Milkscreens are intended for use by consumers at home as a qualitative test to identify the presence of alcohol in breastmilk. They detect at a level of 0.02% or greater.
Alcohol can pass through your body into your breastmilk. Because everyone metabolizes alcohol differently, the amount of time it takes for the alcohol to leave your breastmilk also varies. Alcohol is not trapped in breastmilk and draining your breasts will not speed up the elimination of breastmilk from your system. Over time your body will naturally metabolize the alcohol but the only way to know for certain that the alcohol is gone is to test your milk.
The MilkScreen test accurately detects the presence of alcohol at 0.02% or greater. This ia a level of alcohol that according to leading medical studies may negatively impact on baby’s sleeping and eating behaviors.

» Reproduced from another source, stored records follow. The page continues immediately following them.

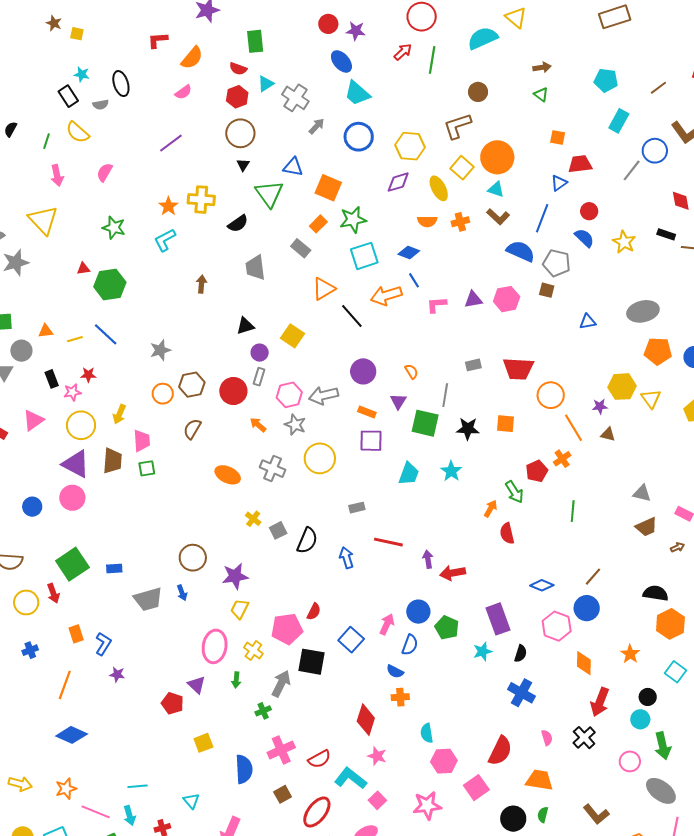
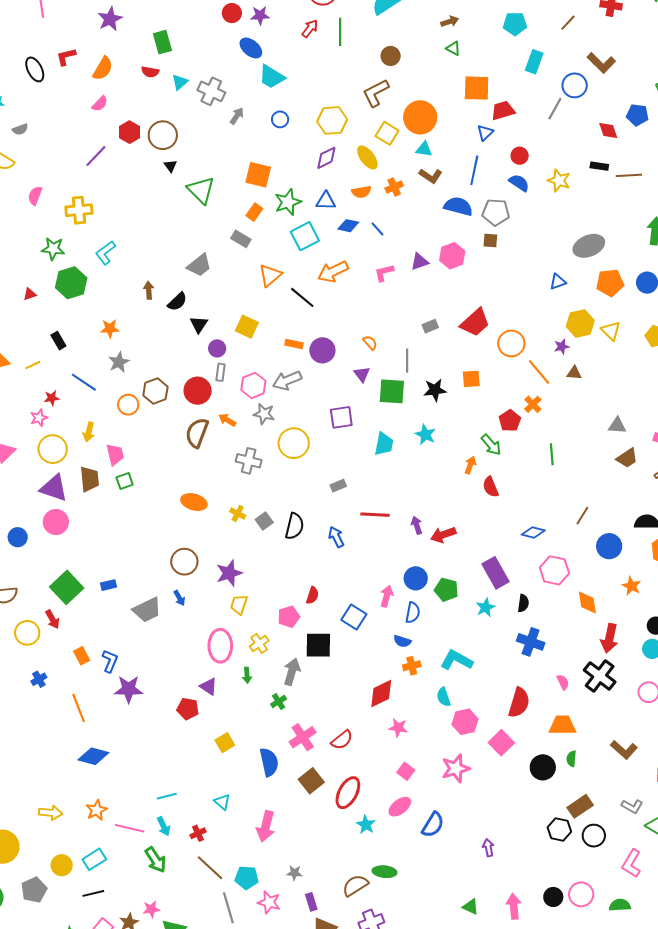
black ellipse: (121, 84) -> (35, 69), moved
red hexagon: (237, 97) -> (130, 132), moved
blue circle: (359, 137) -> (280, 119), size x0.6
orange square: (558, 138) -> (477, 88), size x1.8
blue triangle: (293, 167) -> (326, 201), moved
yellow cross: (201, 200) -> (79, 210), moved
orange star: (168, 206) -> (110, 329), moved, turned -30
black semicircle: (238, 224) -> (177, 302), moved
gray trapezoid: (255, 268) -> (199, 265), turned -112
blue line: (414, 280) -> (378, 229), moved
green hexagon: (110, 285) -> (71, 283), moved
blue triangle: (588, 322) -> (558, 282), moved
black triangle: (245, 326) -> (199, 324), turned -30
blue line: (106, 334) -> (84, 382), moved
red trapezoid: (518, 369) -> (475, 323), turned -36
black rectangle: (52, 379) -> (58, 341), moved
orange rectangle: (367, 412) -> (294, 344), moved
brown semicircle: (192, 429) -> (197, 433), moved, size x1.4
orange ellipse: (228, 475) -> (194, 502), moved
blue circle: (587, 608) -> (609, 546), moved
pink pentagon: (287, 629) -> (289, 617), size x0.7
yellow cross: (253, 651) -> (259, 643), turned 30
purple star: (117, 674) -> (129, 689), size x1.8
orange line: (65, 685) -> (79, 708), turned -32
red diamond: (366, 720) -> (381, 694), turned 56
black cross: (584, 738) -> (600, 676), size x1.4
cyan L-shape: (351, 778) -> (456, 660), moved
brown square: (283, 794) -> (311, 781), size x1.4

The milkscreen consists of a plastic test strip with a reactive pad attached to the tip. The tip, on contact with breastmilk that contains alcohol, will change colour depending on the amount of alcohol present.
Directions:
- Express milk directly onto the milkscreen test pad, or in a container. If you choose to express milk into a container make sure the container is clean, dry, and entirely free of alcohol.
- Because alcohol levels can continue to rise in milk for 30-90 minutes after the last alcohol drink, milk collection should be done at least 30 minutes after your last drink.
- Saturate the test pad with breast milk OR dip the test pad into a small portion of milk from a pumped sample. Remove the test strip from the container after 3 seconds. Discard milk.
- Tap the exess milk of the test pad.
- Wait 2 minutes.
- Read the results by comparing the colour on your test pad to the colour blocks on the back of the box.
- If you obtain a POSITIVE result, wait and re-test after 30 minutes using a fresh sample. Do not feed baby with this milk.
Limits
The results are for the qualitative detection of alcohol in breast milk. Drinking large amounts of alcohol is dangerous for you and your baby. The test is meant to detect residual alcohol from an occasional drink, not as permission for heavy or frequent alcohol consumption.
The test strips are very sensitive to the presence of alcohol and alcohol vapours in the air could be detected by the test. If the presence of alcohol vapours is suspected, the test should be used in an area known to be free of these vapours (e.g outside).